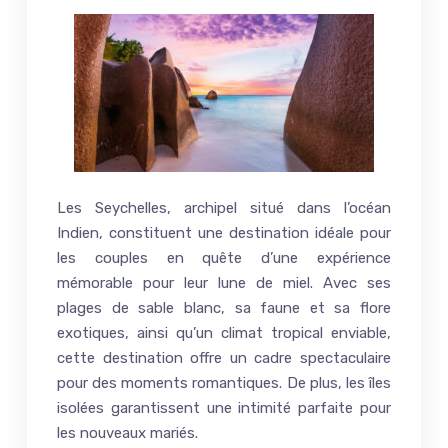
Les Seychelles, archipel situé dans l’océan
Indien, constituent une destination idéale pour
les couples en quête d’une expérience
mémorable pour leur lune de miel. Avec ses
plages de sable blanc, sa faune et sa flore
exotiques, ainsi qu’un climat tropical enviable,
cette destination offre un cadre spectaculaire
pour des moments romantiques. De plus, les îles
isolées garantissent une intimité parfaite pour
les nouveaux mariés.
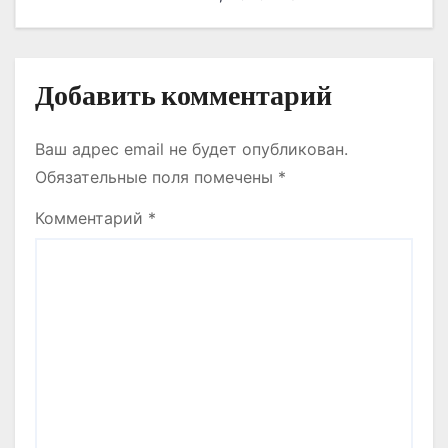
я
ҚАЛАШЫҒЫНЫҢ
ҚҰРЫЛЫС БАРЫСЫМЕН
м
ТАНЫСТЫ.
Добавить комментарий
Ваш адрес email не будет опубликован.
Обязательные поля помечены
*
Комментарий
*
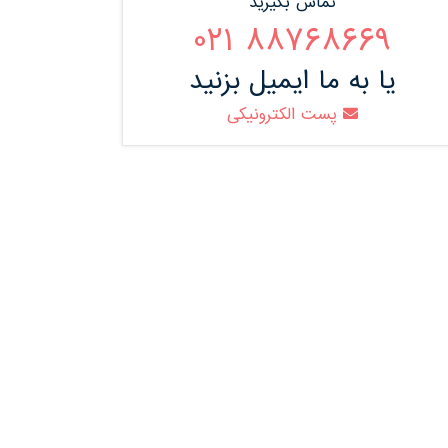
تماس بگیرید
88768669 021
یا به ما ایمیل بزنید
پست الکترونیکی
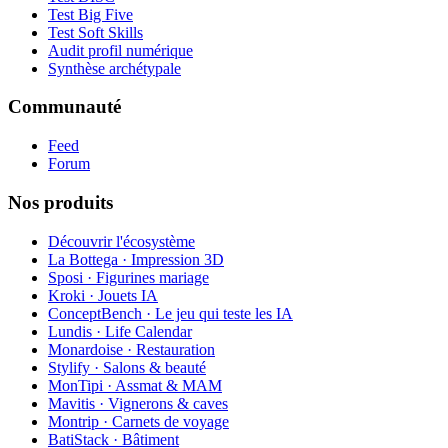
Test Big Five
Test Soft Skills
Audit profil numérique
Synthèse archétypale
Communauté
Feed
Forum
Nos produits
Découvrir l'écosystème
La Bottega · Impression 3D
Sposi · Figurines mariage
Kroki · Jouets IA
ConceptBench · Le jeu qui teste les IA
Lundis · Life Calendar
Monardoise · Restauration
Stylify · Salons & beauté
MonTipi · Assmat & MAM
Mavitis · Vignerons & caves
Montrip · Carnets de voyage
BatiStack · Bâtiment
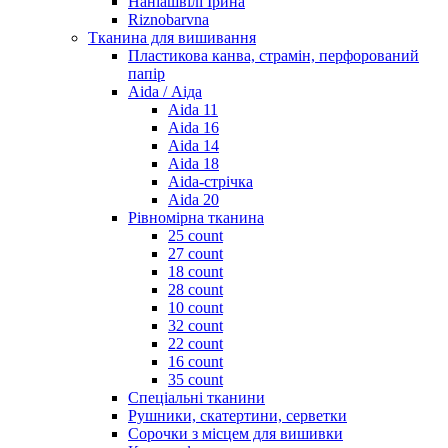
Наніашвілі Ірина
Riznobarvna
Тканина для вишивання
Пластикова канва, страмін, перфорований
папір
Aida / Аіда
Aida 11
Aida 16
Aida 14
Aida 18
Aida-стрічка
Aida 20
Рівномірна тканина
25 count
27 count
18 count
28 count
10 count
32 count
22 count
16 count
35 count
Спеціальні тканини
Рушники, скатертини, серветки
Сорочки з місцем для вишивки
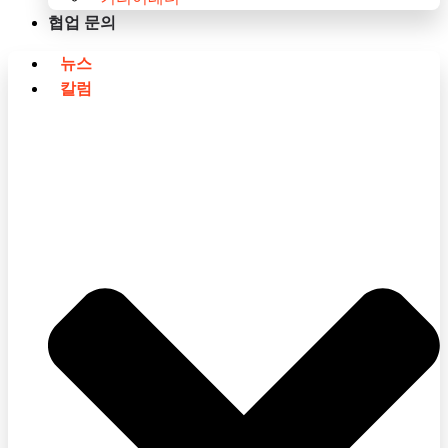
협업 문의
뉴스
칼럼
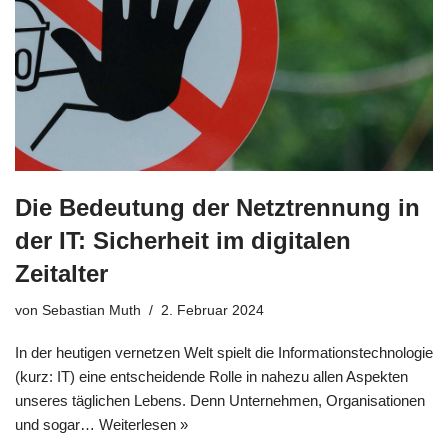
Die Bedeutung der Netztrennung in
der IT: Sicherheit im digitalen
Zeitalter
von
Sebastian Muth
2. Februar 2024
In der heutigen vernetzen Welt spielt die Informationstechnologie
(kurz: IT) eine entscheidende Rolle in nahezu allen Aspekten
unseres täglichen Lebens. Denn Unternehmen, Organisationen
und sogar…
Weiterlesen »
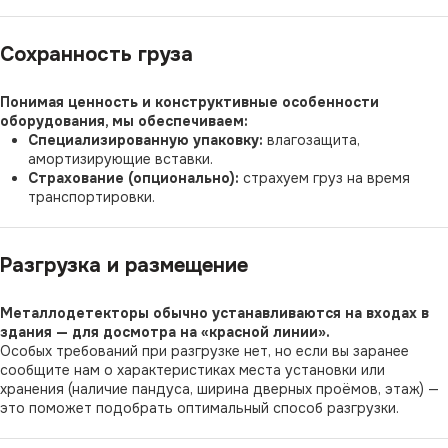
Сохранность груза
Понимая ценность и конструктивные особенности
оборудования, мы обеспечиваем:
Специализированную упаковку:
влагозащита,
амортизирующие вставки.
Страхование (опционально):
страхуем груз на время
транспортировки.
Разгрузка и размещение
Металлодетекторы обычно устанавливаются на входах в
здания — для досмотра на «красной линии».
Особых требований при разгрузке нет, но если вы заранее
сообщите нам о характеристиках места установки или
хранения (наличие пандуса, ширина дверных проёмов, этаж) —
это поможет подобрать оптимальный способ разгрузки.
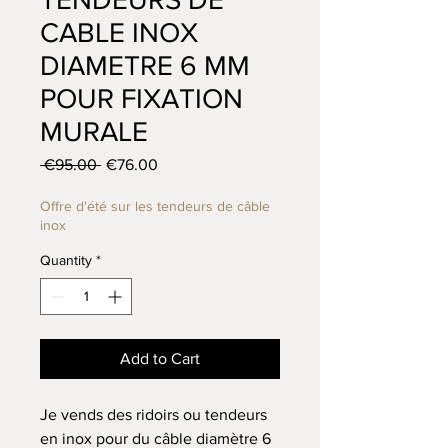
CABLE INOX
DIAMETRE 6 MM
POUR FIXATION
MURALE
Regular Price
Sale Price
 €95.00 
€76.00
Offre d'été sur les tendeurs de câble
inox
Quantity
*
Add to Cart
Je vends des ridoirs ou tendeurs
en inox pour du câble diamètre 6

_ABOUT THIS EXERCISE_. Print all the lines above exactly as they are, but without the pictures.

_ANSWER BOX_.
Les Seychelles, archipel situé dans l’océan
Indien, constituent une destination idéale pour
les couples en quête d’une expérience
mémorable pour leur lune de miel. Avec ses
plages de sable blanc, sa faune et sa flore
exotiques, ainsi qu’un climat tropical enviable,
cette destination offre un cadre spectaculaire
pour des moments romantiques. De plus, les îles
isolées garantissent une intimité parfaite pour
les nouveaux mariés.
я
ҚАЛАШЫҒЫНЫҢ
ҚҰРЫЛЫС БАРЫСЫМЕН
м
ТАНЫСТЫ.
Добавить комментарий
Ваш адрес email не будет опубликован.
Обязательные поля помечены
*
Комментарий
*
تماس بگیرید
88768669 021
یا به ما ایمیل بزنید
پست الکترونیکی
Test Big Five
Test Soft Skills
Audit profil numérique
Synthèse archétypale
Communauté
Feed
Forum
Nos produits
Découvrir l'écosystème
La Bottega · Impression 3D
Sposi · Figurines mariage
Kroki · Jouets IA
ConceptBench · Le jeu qui teste les IA
Lundis · Life Calendar
Monardoise · Restauration
Stylify · Salons & beauté
MonTipi · Assmat & MAM
Mavitis · Vignerons & caves
Montrip · Carnets de voyage
BatiStack · Bâtiment
Наніашвілі Ірина
Riznobarvna
Тканина для вишивання
Пластикова канва, страмін, перфорований
папір
Aida / Аіда
Aida 11
Aida 16
Aida 14
Aida 18
Aida-стрічка
Aida 20
Рівномірна тканина
25 count
27 count
18 count
28 count
10 count
32 count
22 count
16 count
35 count
Спеціальні тканини
Рушники, скатертини, серветки
Сорочки з місцем для вишивки
협업 문의
뉴스
칼럼
Die Bedeutung der Netztrennung in
der IT: Sicherheit im digitalen
Zeitalter
von
Sebastian Muth
2. Februar 2024
In der heutigen vernetzen Welt spielt die Informationstechnologie
(kurz: IT) eine entscheidende Rolle in nahezu allen Aspekten
unseres täglichen Lebens. Denn Unternehmen, Organisationen
und sogar…
Weiterlesen »
Сохранность груза
Понимая ценность и конструктивные особенности
оборудования, мы обеспечиваем:
Специализированную упаковку:
влагозащита,
амортизирующие вставки.
Страхование (опционально):
страхуем груз на время
транспортировки.
Разгрузка и размещение
Металлодетекторы обычно устанавливаются на входах в
здания — для досмотра на «красной линии».
Особых требований при разгрузке нет, но если вы заранее
сообщите нам о характеристиках места установки или
хранения (наличие пандуса, ширина дверных проёмов, этаж) —
это поможет подобрать оптимальный способ разгрузки.
CABLE INOX
DIAMETRE 6 MM
POUR FIXATION
MURALE
Regular Price
Sale Price
 €95.00 
€76.00
Offre d'été sur les tendeurs de câble
inox
Quantity
*
Add to Cart
Je vends des ridoirs ou tendeurs
en inox pour du câble diamètre 6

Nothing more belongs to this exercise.